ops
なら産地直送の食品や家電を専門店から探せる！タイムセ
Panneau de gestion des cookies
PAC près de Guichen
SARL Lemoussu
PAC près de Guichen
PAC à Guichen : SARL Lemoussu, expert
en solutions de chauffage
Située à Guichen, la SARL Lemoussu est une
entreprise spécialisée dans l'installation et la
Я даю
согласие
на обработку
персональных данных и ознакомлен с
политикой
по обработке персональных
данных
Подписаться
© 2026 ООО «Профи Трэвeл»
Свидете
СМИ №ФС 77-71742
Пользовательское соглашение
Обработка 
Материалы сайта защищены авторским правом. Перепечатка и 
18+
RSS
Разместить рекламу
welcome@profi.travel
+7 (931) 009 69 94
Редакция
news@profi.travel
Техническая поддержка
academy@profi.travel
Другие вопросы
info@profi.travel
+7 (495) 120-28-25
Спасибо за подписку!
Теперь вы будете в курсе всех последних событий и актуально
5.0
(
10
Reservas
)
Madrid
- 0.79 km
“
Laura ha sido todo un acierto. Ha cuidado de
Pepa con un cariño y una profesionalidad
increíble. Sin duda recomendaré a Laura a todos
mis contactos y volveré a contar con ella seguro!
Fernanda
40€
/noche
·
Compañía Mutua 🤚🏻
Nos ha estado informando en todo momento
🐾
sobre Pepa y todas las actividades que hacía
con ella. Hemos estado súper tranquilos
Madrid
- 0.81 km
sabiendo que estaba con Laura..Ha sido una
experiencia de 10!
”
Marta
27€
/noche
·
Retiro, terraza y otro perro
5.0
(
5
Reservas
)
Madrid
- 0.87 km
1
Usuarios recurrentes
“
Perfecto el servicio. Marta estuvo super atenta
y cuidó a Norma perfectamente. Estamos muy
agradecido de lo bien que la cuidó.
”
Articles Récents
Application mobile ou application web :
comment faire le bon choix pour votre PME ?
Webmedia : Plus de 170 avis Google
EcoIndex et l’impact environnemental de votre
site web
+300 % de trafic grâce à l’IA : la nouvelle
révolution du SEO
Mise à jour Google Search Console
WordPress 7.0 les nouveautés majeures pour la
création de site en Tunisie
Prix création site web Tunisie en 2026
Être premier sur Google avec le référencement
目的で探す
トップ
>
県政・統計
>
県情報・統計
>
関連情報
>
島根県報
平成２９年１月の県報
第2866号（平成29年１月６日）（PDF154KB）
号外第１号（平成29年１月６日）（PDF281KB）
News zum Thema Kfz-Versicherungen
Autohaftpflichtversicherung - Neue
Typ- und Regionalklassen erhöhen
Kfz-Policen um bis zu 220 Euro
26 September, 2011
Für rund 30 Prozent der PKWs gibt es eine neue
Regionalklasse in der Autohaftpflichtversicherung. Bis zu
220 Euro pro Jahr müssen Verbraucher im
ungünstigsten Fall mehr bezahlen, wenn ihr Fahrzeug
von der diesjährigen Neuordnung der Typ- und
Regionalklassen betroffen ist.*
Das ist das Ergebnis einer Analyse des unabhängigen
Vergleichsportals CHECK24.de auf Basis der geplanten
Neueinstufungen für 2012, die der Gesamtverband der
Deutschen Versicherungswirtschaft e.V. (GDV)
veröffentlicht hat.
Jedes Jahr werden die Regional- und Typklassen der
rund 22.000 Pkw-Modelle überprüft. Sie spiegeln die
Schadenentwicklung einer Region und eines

##########

Transcribe each line of the data exactly, skipping none.

ops
なら産地直送の食品や家電を専門店から探せる！タイムセ
Panneau de gestion des cookies
PAC près de Guichen
SARL Lemoussu
PAC près de Guichen
PAC à Guichen : SARL Lemoussu, expert
en solutions de chauffage
Située à Guichen, la SARL Lemoussu est une
entreprise spécialisée dans l'installation et la
Я даю
согласие
на обработку
персональных данных и ознакомлен с
политикой
по обработке персональных
данных
Подписаться
© 2026 ООО «Профи Трэвeл»
Свидете
СМИ №ФС 77-71742
Пользовательское соглашение
Обработка 
Материалы сайта защищены авторским правом. Перепечатка и 
18+
RSS
Разместить рекламу
welcome@profi.travel
+7 (931) 009 69 94
Редакция
news@profi.travel
Техническая поддержка
academy@profi.travel
Другие вопросы
info@profi.travel
+7 (495) 120-28-25
Спасибо за подписку!
Теперь вы будете в курсе всех последних событий и актуально
5.0
(
10
Reservas
)
Madrid
- 0.79 km
“
Laura ha sido todo un acierto. Ha cuidado de
Pepa con un cariño y una profesionalidad
increíble. Sin duda recomendaré a Laura a todos
mis contactos y volveré a contar con ella seguro!
Fernanda
40€
/noche
·
Compañía Mutua 🤚🏻
Nos ha estado informando en todo momento
🐾
sobre Pepa y todas las actividades que hacía
con ella. Hemos estado súper tranquilos
Madrid
- 0.81 km
sabiendo que estaba con Laura..Ha sido una
experiencia de 10!
”
Marta
27€
/noche
·
Retiro, terraza y otro perro
5.0
(
5
Reservas
)
Madrid
- 0.87 km
1
Usuarios recurrentes
“
Perfecto el servicio. Marta estuvo super atenta
y cuidó a Norma perfectamente. Estamos muy
agradecido de lo bien que la cuidó.
”
Articles Récents
Application mobile ou application web :
comment faire le bon choix pour votre PME ?
Webmedia : Plus de 170 avis Google
EcoIndex et l’impact environnemental de votre
site web
+300 % de trafic grâce à l’IA : la nouvelle
révolution du SEO
Mise à jour Google Search Console
WordPress 7.0 les nouveautés majeures pour la
création de site en Tunisie
Prix création site web Tunisie en 2026
Être premier sur Google avec le référencement
目的で探す
トップ
>
県政・統計
>
県情報・統計
>
関連情報
>
島根県報
平成２９年１月の県報
第2866号（平成29年１月６日）（PDF154KB）
号外第１号（平成29年１月６日）（PDF281KB）
News zum Thema Kfz-Versicherungen
Autohaftpflichtversicherung - Neue
Typ- und Regionalklassen erhöhen
Kfz-Policen um bis zu 220 Euro
26 September, 2011
Für rund 30 Prozent der PKWs gibt es eine neue
Regionalklasse in der Autohaftpflichtversicherung. Bis zu
220 Euro pro Jahr müssen Verbraucher im
ungünstigsten Fall mehr bezahlen, wenn ihr Fahrzeug
von der diesjährigen Neuordnung der Typ- und
Regionalklassen betroffen ist.*
Das ist das Ergebnis einer Analyse des unabhängigen
Vergleichsportals CHECK24.de auf Basis der geplanten
Neueinstufungen für 2012, die der Gesamtverband der
Deutschen Versicherungswirtschaft e.V. (GDV)
veröffentlicht hat.
Jedes Jahr werden die Regional- und Typklassen der
rund 22.000 Pkw-Modelle überprüft. Sie spiegeln die
Schadenentwicklung einer Region und eines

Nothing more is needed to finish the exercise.